Pre agepill marina was so gosh darn attractive, prime becky.


----------



## ElliotRodgerJr (May 19, 2019)

elfmaxx said:


> Pre agepill marina was so gosh darn attractive, prime becky.


She'd be even cuter if she were Asian.


----------



## Demonstrator (May 19, 2019)

impure666 said:


> tbh, i lurked for 6 months after the incels.is ban


.co sucks cock man i just annoy ppl on it like the ape brain i am


----------



## G O D (May 19, 2019)




----------



## Demonstrator (May 19, 2019)

ElliotRodgerJr said:


> She'd be even cuter if she were Asian.


retard she wouldnt look like that if she was asian


----------



## impure666 (May 19, 2019)

Demonstrator said:


> .co sucks cock man i just annoy ppl on it like the ape brain i am





Demonstrator said:


> .co sucks cock man i just annoy ppl on it like the ape brain i am


you mog me, id even have a brain


----------



## ElliotRodgerJr (May 19, 2019)

G O D said:


> View attachment 55814


Bring back early - late 2000s Internet tbh


----------



## impure666 (May 19, 2019)

G O D said:


> View attachment 55814


defecates me


----------



## Insomniac (May 19, 2019)

No post count for your like count 
No like count for your join date
JoinedNov


----------



## Demonstrator (May 19, 2019)

Insomniac said:


> No post count for your like count
> No like count for your join date
> JoinedNov


Joined: Nov 24, 2018


----------



## impure666 (May 19, 2019)

ElliotRodgerJr said:


> Bring back early - late 2000s Internet tbh


nostalgias me


Insomniac said:


> No post count for your like count
> No like count for your join date
> JoinedNov


its over my friend


----------



## RedPilledStemcel (May 19, 2019)

ElliotRodgerJr said:


> Man can't believe it's been over 5 months since I joined, what a waste of time tbh


----------



## Demonstrator (May 19, 2019)

impure666 said:


> nostalgias me


oldcels me


----------



## impure666 (May 19, 2019)

i wish i had more time to postmaxx.


----------



## ElliotRodgerJr (May 19, 2019)

G O D said:


> View attachment 55814


----------



## impure666 (May 19, 2019)

Demonstrator said:


> oldcels me


im 16 bro


----------



## Demonstrator (May 19, 2019)

impure666 said:


> i wish i had more time to postmaxx.


times me


----------



## impure666 (May 19, 2019)

ElliotRodgerJr said:


> View attachment 55817


boners me


Demonstrator said:


> times me


me's me


----------



## ElliotRodgerJr (May 19, 2019)

And with that, I'm at 2000


----------



## Demonstrator (May 19, 2019)

impure666 said:


> boners me
> 
> me's me


follow me please im desperate


ElliotRodgerJr said:


> And with that, I'm at 2000


congratsulzations


----------



## impure666 (May 19, 2019)

ElliotRodgerJr said:


> And with that, I'm at 2000


well done bro, i'll be right behind you


Demonstrator said:


> follow me please im desperate
> 
> congratsulzations


yes bro


----------



## Swagwaffle (May 19, 2019)

ever since i joined i promised myself to only post high quality and i stuck to my word. 

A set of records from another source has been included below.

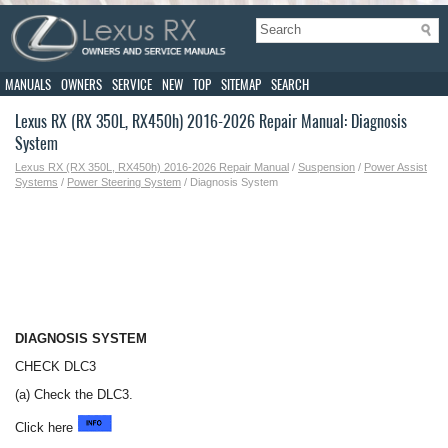
MANUALS
OWNERS
SERVICE
NEW
TOP
SITEMAP
SEARCH
Lexus RX (RX 350L, RX450h) 2016-2026 Repair Manual: Diagnosis
System
Lexus RX (RX 350L, RX450h) 2016-2026 Repair Manual
/
Suspension
/
Power Assist
Systems
/
Power Steering System
/ Diagnosis System
DIAGNOSIS SYSTEM
CHECK DLC3
(a) Check the DLC3.
Click here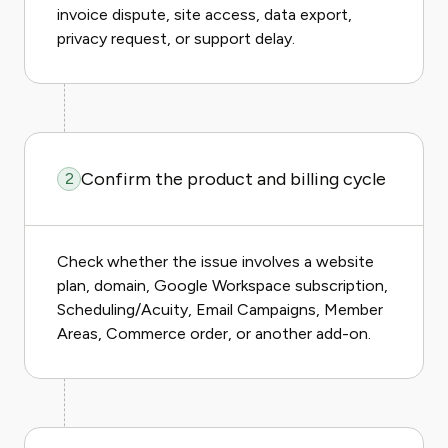
invoice dispute, site access, data export,
privacy request, or support delay.
Confirm the product and billing cycle
2
Check whether the issue involves a website
plan, domain, Google Workspace subscription,
Scheduling/Acuity, Email Campaigns, Member
Areas, Commerce order, or another add-on.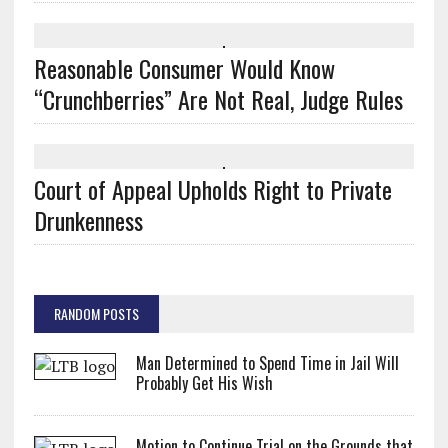
Reasonable Consumer Would Know
“Crunchberries” Are Not Real, Judge Rules
Court of Appeal Upholds Right to Private
Drunkenness
RANDOM POSTS
Man Determined to Spend Time in Jail Will
Probably Get His Wish
Motion to Continue Trial on the Grounds that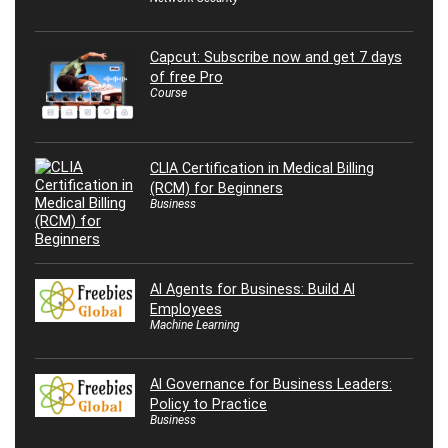
Capcut: Subscribe now and get 7 days
of free Pro
Course
CLIA Certification in Medical Billing
(RCM) for Beginners
Business
AI Agents for Business: Build AI
Employees
Machine Learning
AI Governance for Business Leaders:
Policy to Practice
Business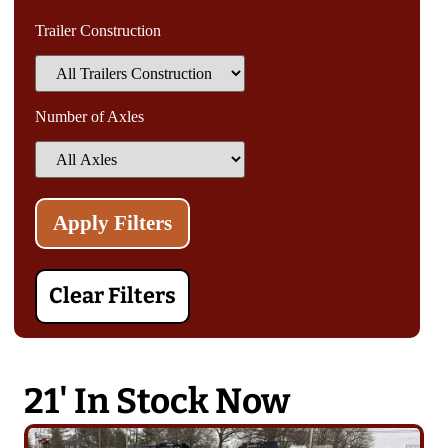
Trailer Construction
Number of Axles
Clear Filters
21' In Stock Now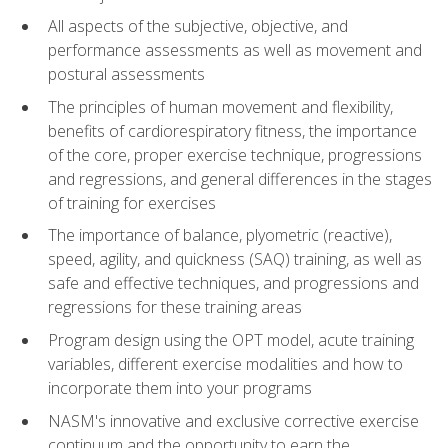
All aspects of the subjective, objective, and
performance assessments as well as movement and
postural assessments
The principles of human movement and flexibility,
benefits of cardiorespiratory fitness, the importance
of the core, proper exercise technique, progressions
and regressions, and general differences in the stages
of training for exercises
The importance of balance, plyometric (reactive),
speed, agility, and quickness (SAQ) training, as well as
safe and effective techniques, and progressions and
regressions for these training areas
Program design using the OPT model, acute training
variables, different exercise modalities and how to
incorporate them into your programs
NASM's innovative and exclusive corrective exercise
continuum and the opportunity to earn the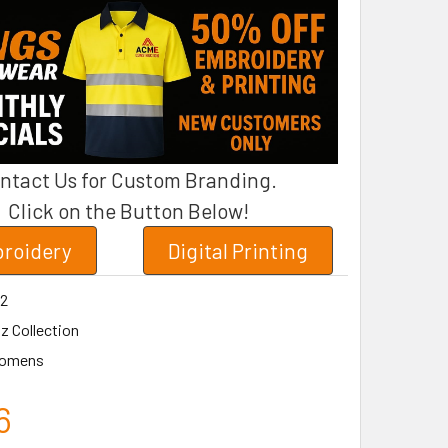
ntact Us for Custom Branding.
Click on the Button Below!
roidery
Digital Printing
2
z Collection
omens
6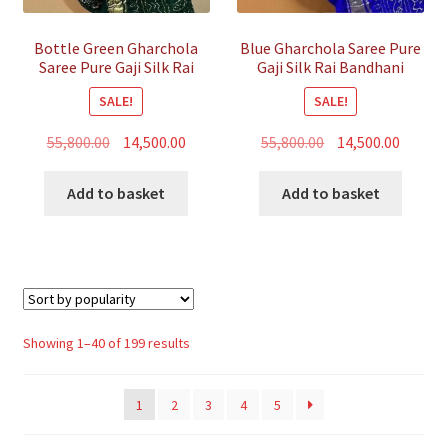
Bottle Green Gharchola
Blue Gharchola Saree Pure
Saree Pure Gaji Silk Rai
Gaji Silk Rai Bandhani
Bandhani
SALE!
SALE!
Original
Current
Original
Curren
55,800.00
14,500.00
55,800.00
14,500.00
price
price
price
price
was:
is:
was:
is:
Add to basket
Add to basket
₹55,800.00.
₹14,500.00.
₹55,800.00.
₹14,500.
Sorted
Showing 1–40 of 199 results
by
popularity
1
2
3
4
5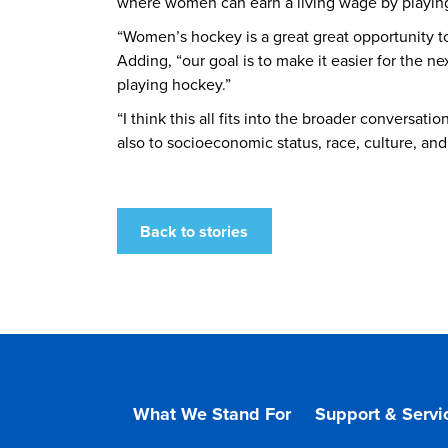
where women can earn a living wage by playing 
“Women’s hockey is a great great opportunity t
Adding, “our goal is to make it easier for the n
playing hockey.”
“I think this all fits into the broader conversa
also to socioeconomic status, race, culture, and
Back to stories
What We Stand For
Support & Servi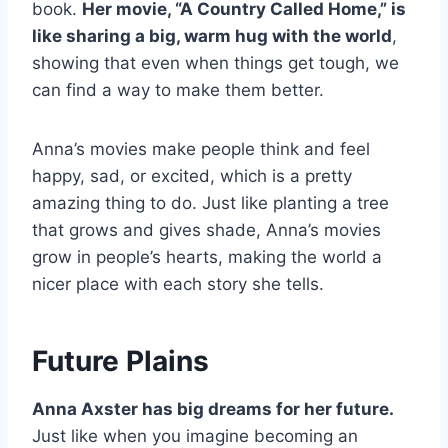
book.
Her movie, “A Country Called Home,” is
like sharing a big, warm hug with the world
,
showing that even when things get tough, we
can find a way to make them better.
Anna’s movies make people think and feel
happy, sad, or excited, which is a pretty
amazing thing to do. Just like planting a tree
that grows and gives shade, Anna’s movies
grow in people’s hearts, making the world a
nicer place with each story she tells.
Future Plains
Anna Axster has big dreams for her future.
Just like when you imagine becoming an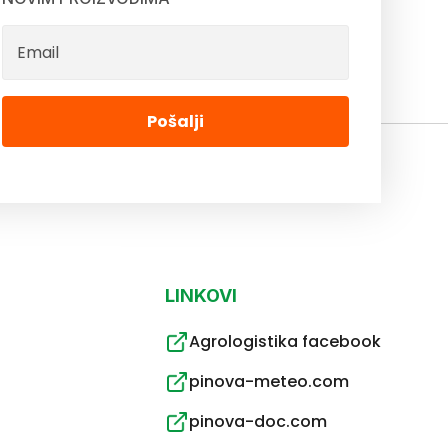
Pošalji
LINKOVI
Agrologistika facebook
pinova-meteo.com
pinova-doc.com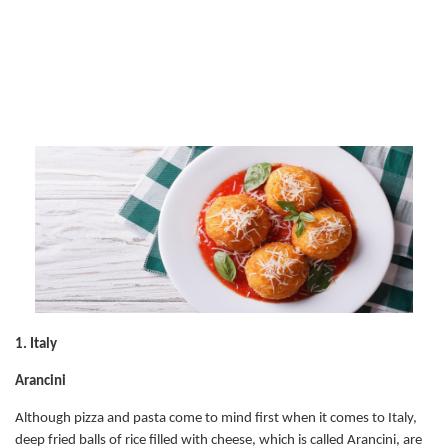
1. Italy
Arancini
Although pizza and pasta come to mind first when it comes to Italy,
deep fried balls of rice filled with cheese, which is called Arancini, are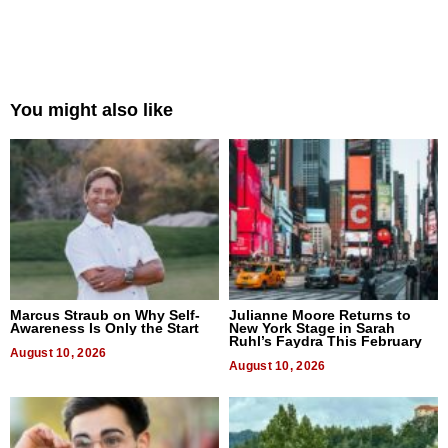
You might also like
Marcus Straub on Why Self-
Julianne Moore Returns to
Awareness Is Only the Start
New York Stage in Sarah
Ruhl’s Faydra This February
August 10, 2026
August 10, 2026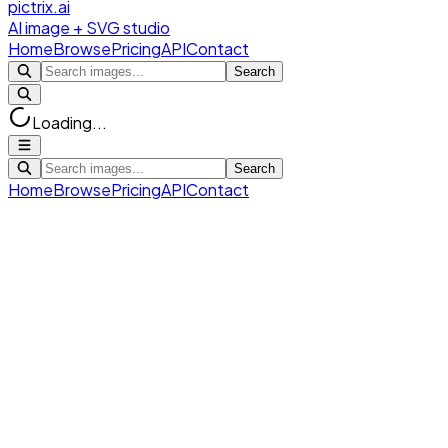
pictrix.ai
AI image + SVG studio
Home
Browse
Pricing
API
Contact
Search
Loading...
Search
Home
Browse
Pricing
API
Contact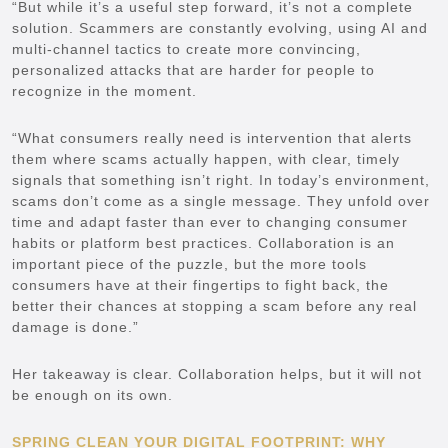
“But while it’s a useful step forward, it’s not a complete
solution. Scammers are constantly evolving, using AI and
multi-channel tactics to create more convincing,
personalized attacks that are harder for people to
recognize in the moment.
“What consumers really need is intervention that alerts
them where scams actually happen, with clear, timely
signals that something isn’t right. In today’s environment,
scams don’t come as a single message. They unfold over
time and adapt faster than ever to changing consumer
habits or platform best practices. Collaboration is an
important piece of the puzzle, but the more tools
consumers have at their fingertips to fight back, the
better their chances at stopping a scam before any real
damage is done.”
Her takeaway is clear. Collaboration helps, but it will not
be enough on its own.
SPRING CLEAN YOUR DIGITAL FOOTPRINT: WHY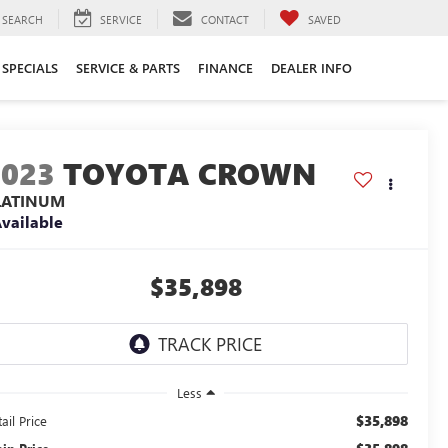
SEARCH
SERVICE
CONTACT
SAVED
SPECIALS
SERVICE & PARTS
FINANCE
DEALER INFO
2023
TOYOTA CROWN
LATINUM
vailable
$35,898
Less
$35,898
ail Price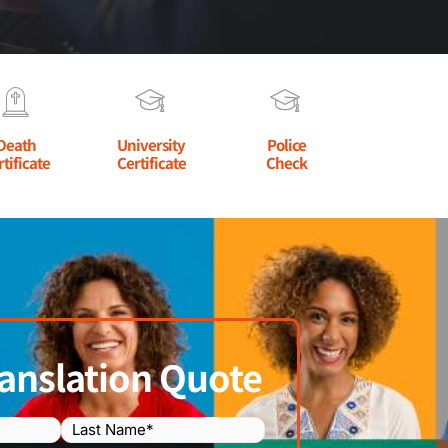
Death
University
Police
rtificate
Certificate
Check
anslation Quote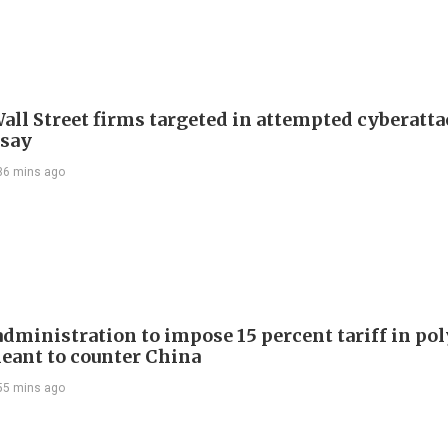
all Street firms targeted in attempted cyberatta
 say
36 mins ago
dministration to impose 15 percent tariff in pol
eant to counter China
55 mins ago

OP im reporting u for cheating the system.


----------



## ElliotRodgerJr (May 19, 2019)

Swagwaffle said:


> ever since i joined i promised myself to only post high quality and i stuck to my word.
> 
> OP im reporting u for cheating the system.


High quality like your dick pic


----------



## impure666 (May 19, 2019)

Swagwaffle said:


> ever since i joined i promised myself to only post high quality and i stuck to my word.
> 
> OP im reporting u for cheating the system.


*[S]Swagwaffle[/S]*


----------



## Swagwaffle (May 19, 2019)

ElliotRodgerJr said:


> High quality like your dick pic


no high value posts with a minimum +200 words & high quality evidence of looksmax. Top tier quality threads.


----------



## elfmaxx (May 19, 2019)

ElliotRodgerJr said:


> She'd be even cuter if she were Asian.


Nah white girls mog asian girls to death but you can probably get a better looking asian girl if you have incel tier looks so your yellow fever is understood and respected ?


----------



## ElliotRodgerJr (May 19, 2019)

Swagwaffle said:


> no high value posts with a minimum +200 words & high quality evidence of looksmax.


4k evidence of looksmax


----------



## impure666 (May 19, 2019)

ElliotRodgerJr said:


> High quality like your dick pic


----------



## Demonstrator (May 19, 2019)

i might highIQpostmaxx when im at 1000 i will slow down and only type paragraphs of ascending info


----------



## ElliotRodgerJr (May 19, 2019)

elfmaxx said:


> Nah white girls mog asian girls to death but you can probably get a better looking asian girl if you have incel tier looks so your yellow fever is understood and respected ?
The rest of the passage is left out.